== EXERCISE ==
Transcribe every entry that follows exactly, omitting all pictures.

** Opening EXTRACTED RECORDS block **

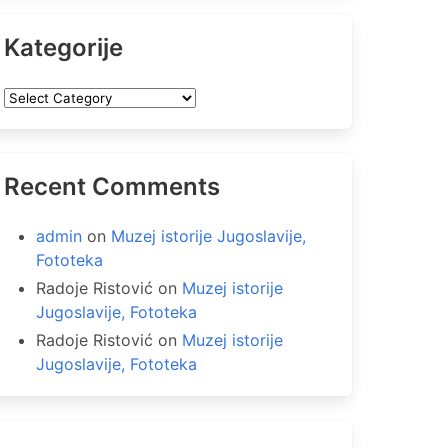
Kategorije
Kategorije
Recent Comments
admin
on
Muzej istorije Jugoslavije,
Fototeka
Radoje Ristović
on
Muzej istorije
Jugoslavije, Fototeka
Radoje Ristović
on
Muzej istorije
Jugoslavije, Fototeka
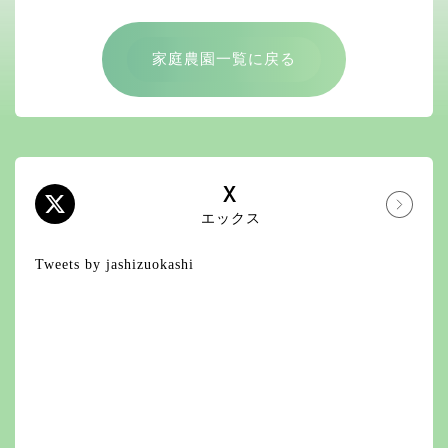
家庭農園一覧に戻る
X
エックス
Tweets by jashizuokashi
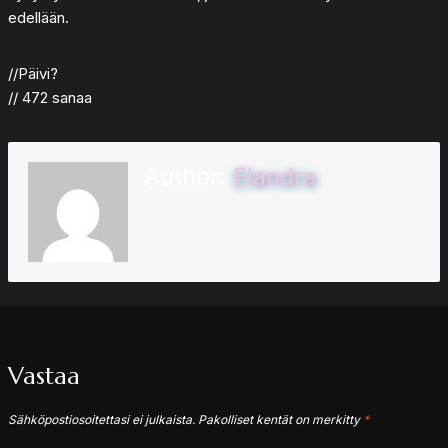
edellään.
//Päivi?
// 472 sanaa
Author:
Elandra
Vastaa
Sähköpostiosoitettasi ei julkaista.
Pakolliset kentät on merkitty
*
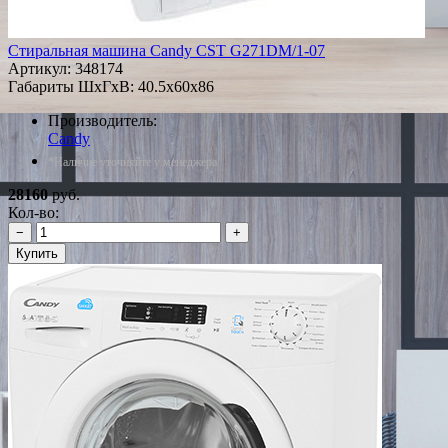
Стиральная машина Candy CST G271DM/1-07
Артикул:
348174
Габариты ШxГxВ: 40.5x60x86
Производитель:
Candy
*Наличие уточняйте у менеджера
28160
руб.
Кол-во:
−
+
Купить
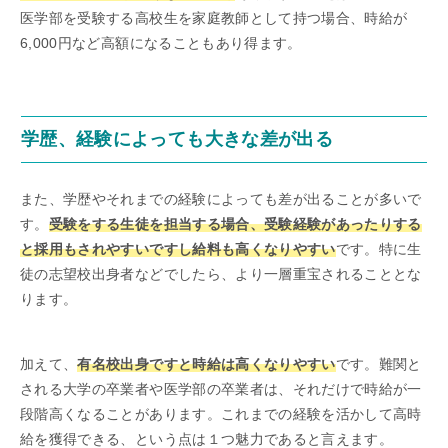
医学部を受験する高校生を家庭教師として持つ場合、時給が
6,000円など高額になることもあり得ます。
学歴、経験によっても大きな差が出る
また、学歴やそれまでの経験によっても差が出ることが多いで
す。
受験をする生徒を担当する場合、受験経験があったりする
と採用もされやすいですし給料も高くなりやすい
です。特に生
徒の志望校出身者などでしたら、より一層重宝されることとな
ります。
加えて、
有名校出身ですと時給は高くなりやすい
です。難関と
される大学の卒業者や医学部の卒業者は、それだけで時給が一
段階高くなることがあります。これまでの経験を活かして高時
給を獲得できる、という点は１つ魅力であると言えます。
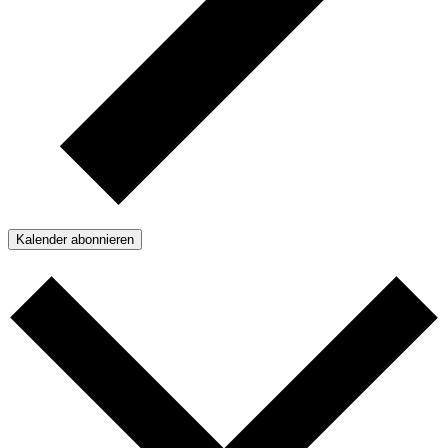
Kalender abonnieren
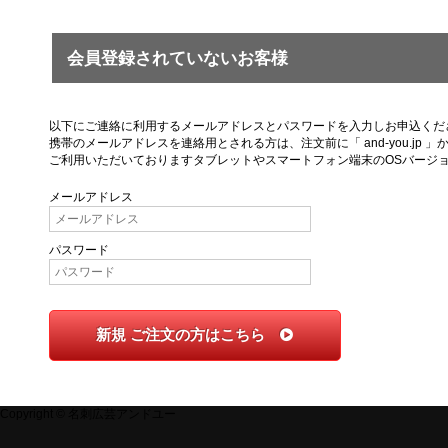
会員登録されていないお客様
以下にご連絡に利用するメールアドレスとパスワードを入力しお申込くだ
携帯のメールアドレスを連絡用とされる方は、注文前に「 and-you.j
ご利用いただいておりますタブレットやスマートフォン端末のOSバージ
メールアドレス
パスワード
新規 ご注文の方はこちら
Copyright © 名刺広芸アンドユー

** Closing EXTRACTED RECORDS block **

== OUTPUT ==
Kategorije
Kategorije
Recent Comments
admin
on
Muzej istorije Jugoslavije,
Fototeka
Radoje Ristović
on
Muzej istorije
Jugoslavije, Fototeka
Radoje Ristović
on
Muzej istorije
Jugoslavije, Fototeka
家庭農園一覧に戻る
X
エックス
Tweets by jashizuokashi
edellään.
//Päivi?
// 472 sanaa
Author:
Elandra
Vastaa
Sähköpostiosoitettasi ei julkaista.
Pakolliset kentät on merkitty
*
Стиральная машина Candy CST G271DM/1-07
Артикул:
348174
Габариты ШxГxВ: 40.5x60x86
Производитель:
Candy
*Наличие уточняйте у менеджера
28160
руб.
Кол-во:
−
+
Купить
医学部を受験する高校生を家庭教師として持つ場合、時給が
6,000円など高額になることもあり得ます。
学歴、経験によっても大きな差が出る
また、学歴やそれまでの経験によっても差が出ることが多いで
す。
受験をする生徒を担当する場合、受験経験があったりする
と採用もされやすいですし給料も高くなりやすい
です。特に生
徒の志望校出身者などでしたら、より一層重宝されることとな
ります。
加えて、
有名校出身ですと時給は高くなりやすい
です。難関と
される大学の卒業者や医学部の卒業者は、それだけで時給が一
段階高くなることがあります。これまでの経験を活かして高時
給を獲得できる、という点は１つ魅力であると言えます。
Kalender abonnieren
会員登録されていないお客様
以下にご連絡に利用するメールアドレスとパスワードを入力しお申込くだ
携帯のメールアドレスを連絡用とされる方は、注文前に「 and-you.j
ご利用いただいておりますタブレットやスマートフォン端末のOSバージ
メールアドレス
パスワード
新規 ご注文の方はこちら
Copyright © 名刺広芸アンドユー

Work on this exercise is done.